# [GIVEN ENTRIES]
----------
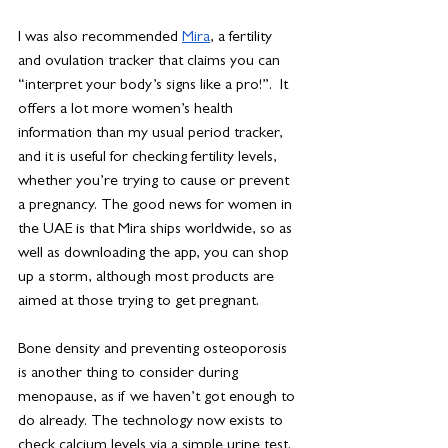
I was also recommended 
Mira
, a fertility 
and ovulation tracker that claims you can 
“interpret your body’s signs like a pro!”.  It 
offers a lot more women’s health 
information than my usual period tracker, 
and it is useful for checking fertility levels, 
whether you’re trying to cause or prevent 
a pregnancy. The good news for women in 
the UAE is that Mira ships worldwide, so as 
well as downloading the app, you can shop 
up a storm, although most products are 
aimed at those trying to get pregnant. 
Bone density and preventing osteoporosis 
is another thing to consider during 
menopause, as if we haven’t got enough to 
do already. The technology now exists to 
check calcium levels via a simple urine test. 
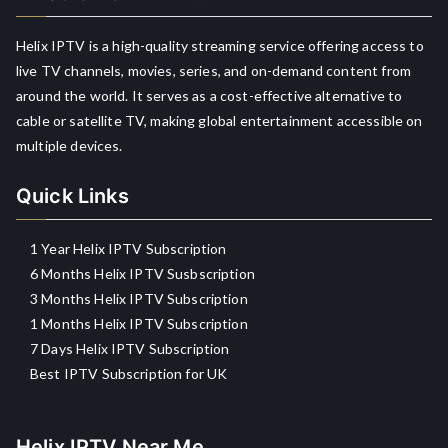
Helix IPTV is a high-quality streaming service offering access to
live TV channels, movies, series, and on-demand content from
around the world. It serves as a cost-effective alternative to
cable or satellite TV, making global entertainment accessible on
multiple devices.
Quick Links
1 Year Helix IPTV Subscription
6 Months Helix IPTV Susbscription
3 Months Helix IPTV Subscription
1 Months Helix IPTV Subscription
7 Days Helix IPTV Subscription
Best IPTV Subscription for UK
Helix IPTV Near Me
----------
Write out every line of the data that holds the word "Months".

# [TASK ANSWER]
6 Months Helix IPTV Susbscription
3 Months Helix IPTV Subscription
1 Months Helix IPTV Subscription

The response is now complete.